[DATA TO EXAMINE]:
*****
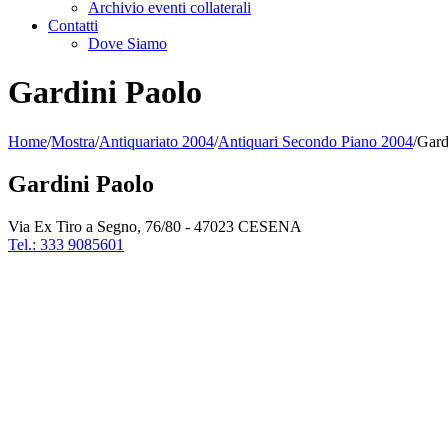
Archivio eventi collaterali
Contatti
Dove Siamo
Gardini Paolo
Home
/
Mostra
/
Antiquariato 2004
/
Antiquari Secondo Piano 2004
/
Gard
Gardini Paolo
Via Ex Tiro a Segno, 76/80 - 47023 CESENA
Tel.: 333 9085601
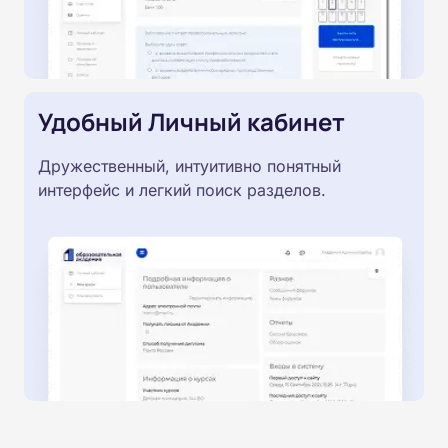
Удобный Личный кабинет
Дружественный, интуитивно понятный
интерфейс и легкий поиск разделов.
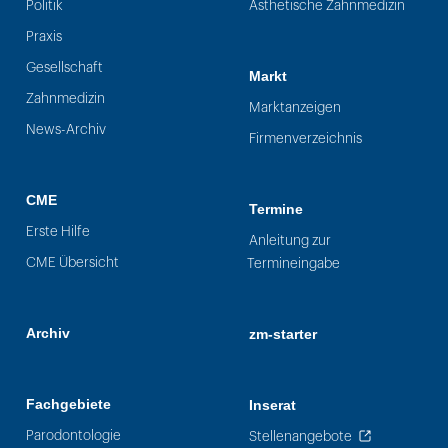
Politik
Ästhetische Zahnmedizin
Praxis
Gesellschaft
Markt
Zahnmedizin
Marktanzeigen
News-Archiv
Firmenverzeichnis
CME
Termine
Erste Hilfe
Anleitung zur
CME Übersicht
Termineingabe
Archiv
zm-starter
Fachgebiete
Inserat
Parodontologie
Stellenangebote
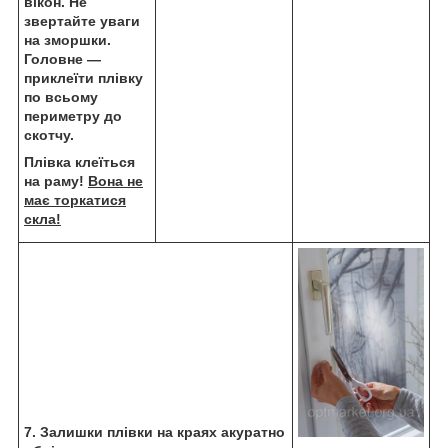
вікон. Не
звертайте уваги
на зморшки.
Головне —
приклеїти плівку
по всьому
периметру до
скотчу.
Плівка клеїться
на раму!
Вона не
має торкатися
скла!
7. Залишки плівки на краях акуратно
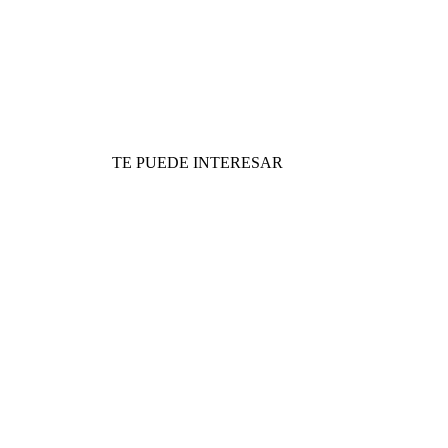
TE PUEDE INTERESAR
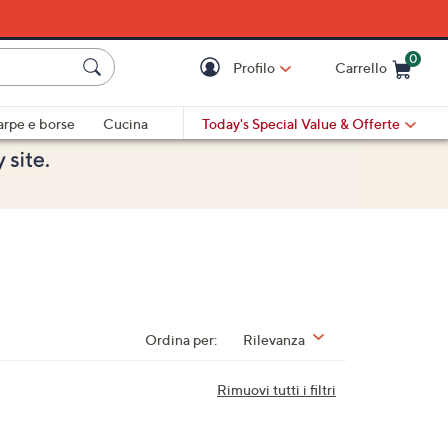
0
Profilo
Carrello
Cart is Empty
Cart
arpe e borse
Cucina
Today's Special Value
& Offerte
Ordina per:
Rilevanza
Rimuovi tutti i filtri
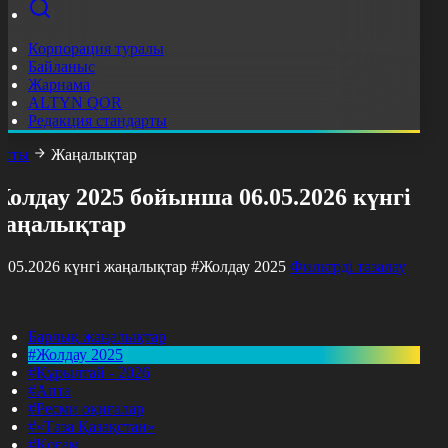
Корпорация туралы
Байланыс
Жарнама
ALTYN QOR
Редакция стандарты
асты
Жаңалықтар
олдау 2025 бойынша 06.05.2026 күнгі
жаңалықтар
6.05.2026 күнгі жаңалықтар
#Жолдау 2025
Фильтрді тазалау
Барлық жаңалықтар
#Жолдау 2025
#Құрылтай - 2026
#Апта
#Ресми оқиғалар
#«Таза Қазақстан»
#Қоғам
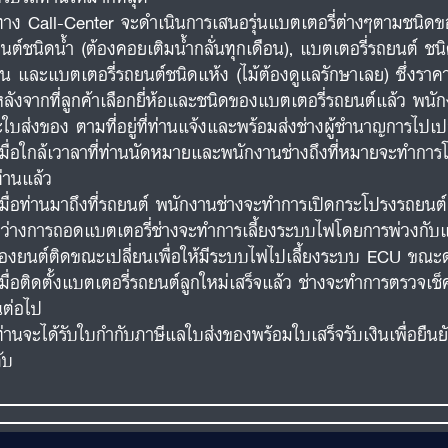
ทาง Call-Center จะดำเนินการเสนอรุ่นแบตเตอรี่ต่างๆตามชนิดขอ
นต์ชนิดน้ำ (ต้องคอยเติมน้ำกลั่นทุกเดือน), แบตเตอรี่รถยนต์ ชนิ
อน และแบตเตอรี่รถยนต์ชนิดแห้ง (ไม้ต้องดูแลรักษาเลย) ซึ่งร
หลังจากที่ลูกค้าเลือกยี่ห้อและชนิดของแบตเตอรี่รถยนต์แล้ว พน
ใบส่งของ ตามที่อยู่ที่ท่านแจ้งและพร้อมส่งช่างผู้ชำนาญการไปเปล
เมื่อใกล้เวาลาที่ท่านนัดหมายและพนักงานช่างถึงที่หมายจะทำการโ
ท่านแล้ว
เมื่อท่านมาถึงที่รถยนต์ พนักงานช่างจะทำการเปิดกระโปรงรถยน
ว่างการถอดแบตเตอรี่ช่างจะทำการเลี้ยงระบบไฟโดยการพ่วงกับแบต
ื่องยนต์ติดขณะเปลี่ยนเพื่อให้มีระบบไฟไปเลี้ยงระบบ ECU ขณะด
เมื่อติดตั้งแบตเตอรี่รถยนต์ลูกใหม่เสร็จแล้ว ช่างจะทำการตรวจ
นต่อไป
ท่านจะได้รับใบกำกับภาษีแลใบส่งของพร้อมใบเสร็จรับเงินเพื่อยืน
ับ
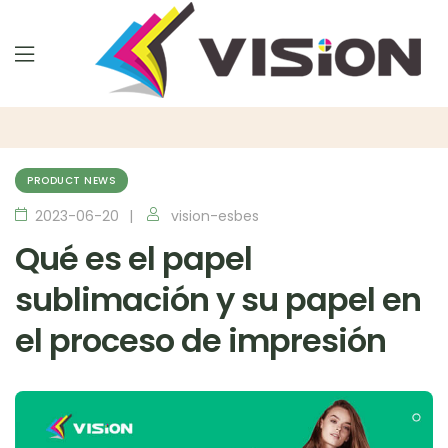
PRODUCT NEWS
2023-06-20
vision-esbes
Qué es el papel
sublimación y su papel en
el proceso de impresión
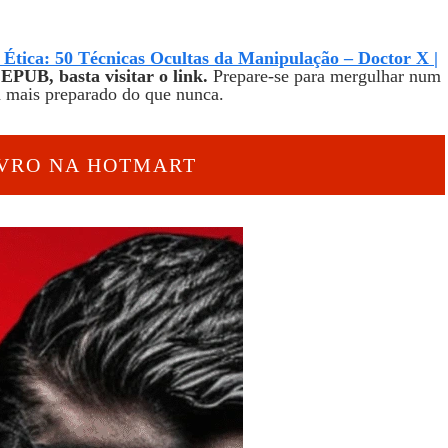
Ética: 50 Técnicas Ocultas da Manipulação – Doctor X |
EPUB, basta visitar o link.
Prepare-se para mergulhar num
á mais preparado do que nunca.
IVRO NA HOTMART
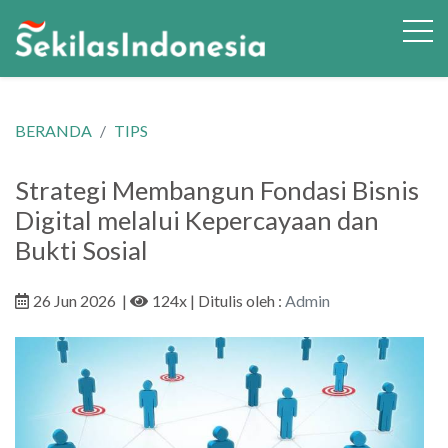
BERANDA
TIPS
Strategi Membangun Fondasi Bisnis
Digital melalui Kepercayaan dan
Bukti Sosial
26 Jun 2026
|
124x
| Ditulis oleh :
Admin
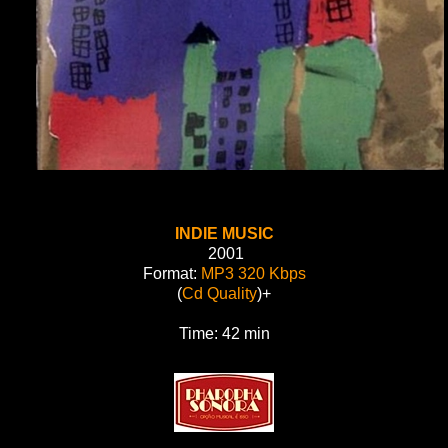
INDIE MUSIC
2001
Format:
MP3 320 Kbps
(
Cd Quality
)+
Time: 42 min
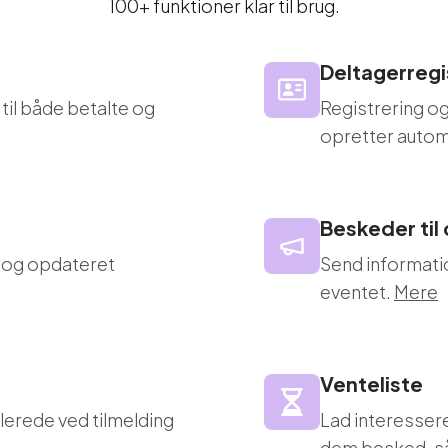
100+ funktioner klar til brug.
Deltagerregi
 til både betalte og
Registrering og
opretter autom
Beskeder til
t og opdateret
Send information
eventet.
Mere
Venteliste
lerede ved tilmelding
Lad interessere
dem besked, så 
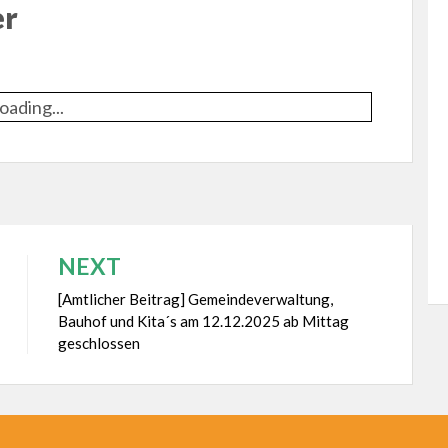
er
oading...
NEXT
[Amtlicher Beitrag] Gemeindeverwaltung,
Bauhof und Kita´s am 12.12.2025 ab Mittag
geschlossen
*****
[PROBLEM DESCRIPTION]: Each entry above must be restated word for word; the pictures stay out of the copy.

[SOLVED EXERCISE]:
Archivio eventi collaterali
Contatti
Dove Siamo
Gardini Paolo
Home
/
Mostra
/
Antiquariato 2004
/
Antiquari Secondo Piano 2004
/
Gard
Gardini Paolo
Via Ex Tiro a Segno, 76/80 - 47023 CESENA
Tel.: 333 9085601
Удобный Личный кабинет
Дружественный, интуитивно понятный
интерфейс и легкий поиск разделов.
Politik
Ästhetische Zahnmedizin
Praxis
Gesellschaft
Markt
Zahnmedizin
Marktanzeigen
News-Archiv
Firmenverzeichnis
CME
Termine
Erste Hilfe
Anleitung zur
CME Übersicht
Termineingabe
Archiv
zm-starter
Fachgebiete
Inserat
Parodontologie
Stellenangebote
вікон. Не
звертайте уваги
на зморшки.
Головне —
приклеїти плівку
по всьому
периметру до
скотчу.
Плівка клеїться
на раму!
Вона не
має торкатися
скла!
7. Залишки плівки на краях акуратно
TE PUEDE INTERESAR
0
Profilo
Carrello
Cart is Empty
Cart
arpe e borse
Cucina
Today's Special Value
& Offerte
Ordina per:
Rilevanza
Rimuovi tutti i filtri
Корпорация туралы
Байланыс
Жарнама
ALTYN QOR
Редакция стандарты
асты
Жаңалықтар
олдау 2025 бойынша 06.05.2026 күнгі
жаңалықтар
6.05.2026 күнгі жаңалықтар
#Жолдау 2025
Фильтрді тазалау
Барлық жаңалықтар
#Жолдау 2025
#Құрылтай - 2026
#Апта
#Ресми оқиғалар
#«Таза Қазақстан»
#Қоғам
ทาง Call-Center จะดำเนินการเสนอรุ่นแบตเตอรี่ต่างๆตามชนิดขอ
นต์ชนิดน้ำ (ต้องคอยเติมน้ำกลั่นทุกเดือน), แบตเตอรี่รถยนต์ ชนิ
อน และแบตเตอรี่รถยนต์ชนิดแห้ง (ไม้ต้องดูแลรักษาเลย) ซึ่งร
หลังจากที่ลูกค้าเลือกยี่ห้อและชนิดของแบตเตอรี่รถยนต์แล้ว พน
ใบส่งของ ตามที่อยู่ที่ท่านแจ้งและพร้อมส่งช่างผู้ชำนาญการไปเปล
เมื่อใกล้เวาลาที่ท่านนัดหมายและพนักงานช่างถึงที่หมายจะทำการโ
ท่านแล้ว
เมื่อท่านมาถึงที่รถยนต์ พนักงานช่างจะทำการเปิดกระโปรงรถยน
ว่างการถอดแบตเตอรี่ช่างจะทำการเลี้ยงระบบไฟโดยการพ่วงกับแบต
ื่องยนต์ติดขณะเปลี่ยนเพื่อให้มีระบบไฟไปเลี้ยงระบบ ECU ขณะด
เมื่อติดตั้งแบตเตอรี่รถยนต์ลูกใหม่เสร็จแล้ว ช่างจะทำการตรวจ
นต่อไป
ท่านจะได้รับใบกำกับภาษีแลใบส่งของพร้อมใบเสร็จรับเงินเพื่อยืน
ับ
PRODUCT NEWS
2023-06-20
vision-esbes
Qué es el papel
sublimación y su papel en
el proceso de impresión
Ética: 50 Técnicas Ocultas da Manipulação – Doctor X |
EPUB, basta visitar o link.
Prepare-se para mergulhar num
á mais preparado do que nunca.
IVRO NA HOTMART
BERANDA
TIPS
Strategi Membangun Fondasi Bisnis
Digital melalui Kepercayaan dan
Bukti Sosial
26 Jun 2026
|
124x
| Ditulis oleh :
Admin
INDIE MUSIC
2001
Format:
MP3 320 Kbps
(
Cd Quality
)+
Time: 42 min
100+ funktioner klar til brug.
Deltagerregi
 til både betalte og
Registrering og
opretter autom
Beskeder til
t og opdateret
Send information
eventet.
Mere
Venteliste
lerede ved tilmelding
Lad interessere
dem besked, så 
er
oading...
NEXT
[Amtlicher Beitrag] Gemeindeverwaltung,
Bauhof und Kita´s am 12.12.2025 ab Mittag
geschlossen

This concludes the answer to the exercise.